Document Type : Review Article
Authors
1
General Administration for Regulation of Marketing and Advertising Materials, Egyptian Drug Authority (EDA), Cairo, Egypt
2
Department of Pharmacology and Toxicology, Faculty of Pharmacy, Sinai University, Kantara 41636, Egypt
3
Department of Pharmacology and Toxicology, Egyptian Drug Authority (EDA) - Formerly National Organization for Drug Control and Research (NODCAR), Giza, 12654, Egypt
4
Department of Pharmacology and Toxicology, Faculty of Pharmacy, Ain shams University, Cairo, Egypt
5
Department of Pharmacology and Toxicology, Faculty of Pharmacy, Ain Shams University, Cairo, Egypt
Abstract
Multiple sclerosis (MS) is a long-term illness predominantly affecting young adults, characterized by chronic inflammation and neurodegeneration as well as autoimmune responses.

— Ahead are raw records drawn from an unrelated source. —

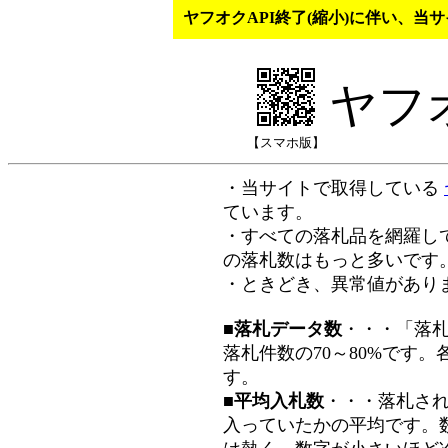
ヤフオクAPI終了(縮小)に伴い、
ヤフ
【スマホ版】
・当サイトで取得している
ています。
・すべての落札品を網羅し
の落札数はもっと多いです
・ときどき、異常値があり
■落札データ数
・・・「落
落札件数の70～80%です
す。
■平均入札数
・・・落札さ
入っていたかの平均です。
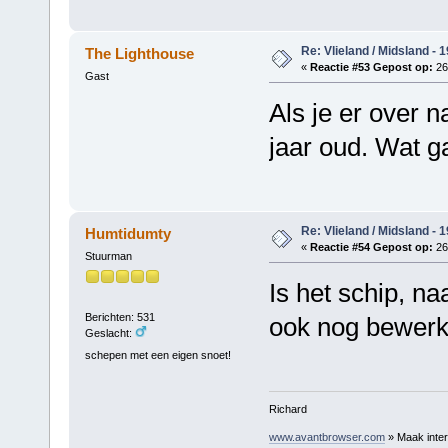
Re: Vlieland / Midsland - 
The Lighthouse
«
Reactie #53 Gepost op:
26
Gast
Als je er over 
jaar oud. Wat ga
Re: Vlieland / Midsland - 
Humtidumty
«
Reactie #54 Gepost op:
26
Stuurman
Is het schip, n
Berichten: 531
ook nog bewerkt
Geslacht:
schepen met een eigen snoet!
Richard
www.avantbrowser.com
» Maak inter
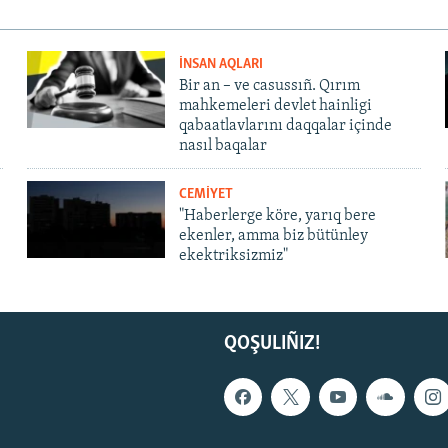
İNSAN AQLARI
Bir an – ve casussıñ. Qırım
mahkemeleri devlet hainligi
qabaatlavlarını daqqalar içinde
nasıl baqalar
CEMİYET
"Haberlerge köre, yarıq bere
ekenler, amma biz bütünley
ekektriksizmiz"
QOŞULIÑIZ!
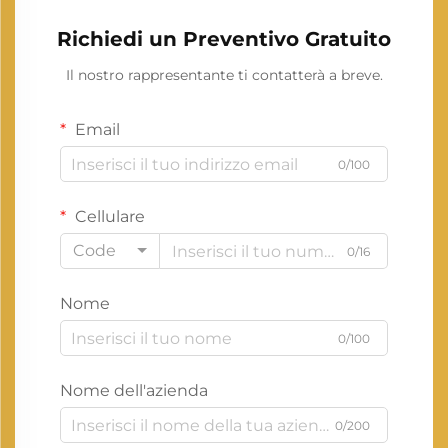
Richiedi un Preventivo Gratuito
Il nostro rappresentante ti contatterà a breve.
Email
0/100
Cellulare
Code
0/16
Nome
0/100
Nome dell'azienda
0/200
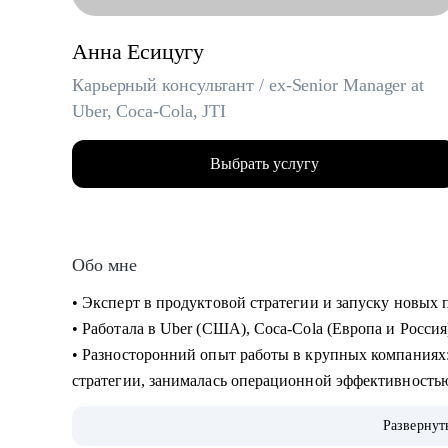
Анна Есицугу
Карьерный консультант / ex-Senior Manager at
Uber, Coca-Cola, JTI
Выбрать услугу
Обо мне
• Эксперт в продуктовой стратегии и запуску новы
• Работала в Uber (США), Coca-Cola (Европа и Россия
• Разносторонний опыт работы в крупных компаниях: запускала новые продукты, составляла
стратегии, занималась операционной эффективность
• Лидировала запуск quick commerce продукта в США «Uber Eats Market», а также создала сеть
Развернут
дарксторов для линии косметики Дженнифер Энистон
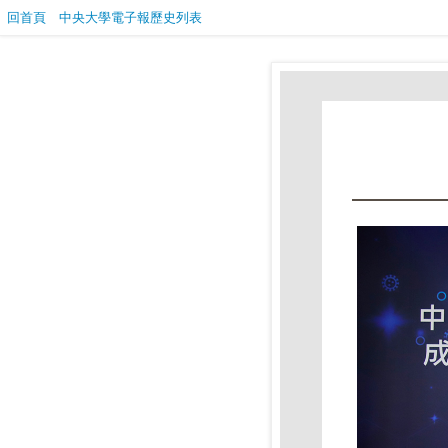
回首頁
中央大學電子報歷史列表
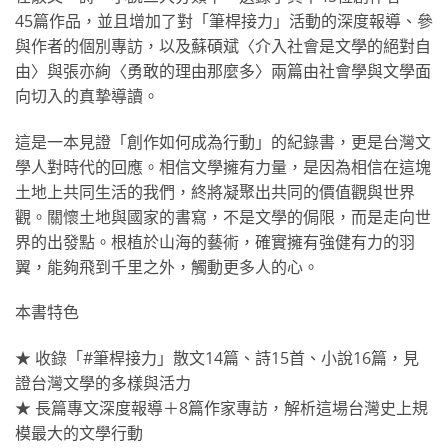
45篇作品，並且增加了對「筆桿接力」活動的深度報導、參
與作者的個別專訪，以及蘇碩斌〈介入社會是文學的絕對自
由〉與張亦絢〈勇敢的理由那麼多〉兩篇由社會學與文學面
向切入的真摯導讀。
這是一本見證「創作如何成為行動」的紀錄書，更是台灣文
學人對時代的回應。相信文學擁有力量，是因為相信在這塊
土地上共同生活的我們，終將凝聚出共同的價值觀與世界
觀。關懷土地與國家的書寫，不是文學的侷限，而是走向世
界的出發點。根植於山海的藝術，確實擁有強健有力的羽
翼，能夠飛到千里之外，觸動更多人的心。
本書特色
★ 收錄「#筆桿接力」散文14篇、詩15首、小說16篇，見
證台灣文學的多樣與活力
★ 長篇專文深度報導＋8篇作家專訪，解析這場台灣史上規
模最大的文學行動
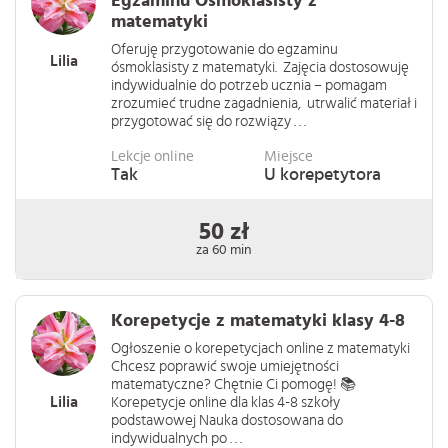
Egzaminu Ósmoklasisty z
matematyki
Oferuję przygotowanie do egzaminu
Lilia
ósmoklasisty z matematyki. Zajęcia dostosowuję
indywidualnie do potrzeb ucznia – pomagam
zrozumieć trudne zagadnienia, utrwalić materiał i
przygotować się do rozwiązy . . .
Lekcje online
Miejsce
Tak
U korepetytora
50 zł
za 60 min
Korepetycje z matematyki klasy 4-8
Ogłoszenie o korepetycjach online z matematyki
Chcesz poprawić swoje umiejętności
matematyczne? Chętnie Ci pomogę! 📚
Lilia
Korepetycje online dla klas 4-8 szkoły
podstawowej Nauka dostosowana do
indywidualnych po . . .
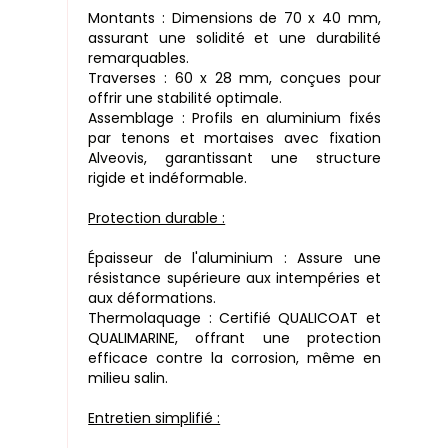
Montants : Dimensions de 70 x 40 mm,
assurant une solidité et une durabilité
remarquables.
Traverses : 60 x 28 mm, conçues pour
offrir une stabilité optimale.
Assemblage : Profils en aluminium fixés
par tenons et mortaises avec fixation
Alveovis, garantissant une structure
rigide et indéformable.
Protection durable :
Épaisseur de l'aluminium : Assure une
résistance supérieure aux intempéries et
aux déformations.
Thermolaquage : Certifié QUALICOAT et
QUALIMARINE, offrant une protection
efficace contre la corrosion, même en
milieu salin.
Entretien simplifié :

It causes various neurological symptoms including vision problems, motor dysfunction, and cognitive impairment. MS arises from a complex interplay between genetic susceptibility and environmental influences, leading to an aberrant immune response against myelin. Microglial activation and the production of inflammatory mediators, such as cytokines and reactive oxygen species (ROS), contribute to myelin damage and axonal loss. MS occurs more frequently in females than males. This fact draws attention to the hormonal role of estrogen in the pathology and disease progression. Besides estrogen's role in regulating the menstrual cycle and pregnancy, it binds to specific receptors and activates intracellular signaling pathways. It generally shifts T-helper lymphocytes -1 (Th-1) type cellular immunity into Th-2 humoral immunity with the help of regulatory T cells (T-reg). Additionally, it halts the production of inflammatory markers such as tumor necrosis factor-alpha (TNF-α) and interferon-gamma (IFN-γ). Recent studies have explored the potential therapeutic, neuroprotective, and immunomodulatory roles of estrogen in MS. Estriol, a specific form of estrogen, has shown promise in reducing relapse rates in relapsing-remitting MS (RRMS) patients. Clinical trials have demonstrated that estradiol, when used alongside standard MS therapies, can significantly reduce relapse frequency and improve neurological function. Understanding the intricate relationship between estrogen and MS pathogenesis can yield crucial insights for developing novel innovative therapeutic approaches. By targeting estrogen-related pathways, researchers aim to develop protective and therapeutic agents to combat MS progression.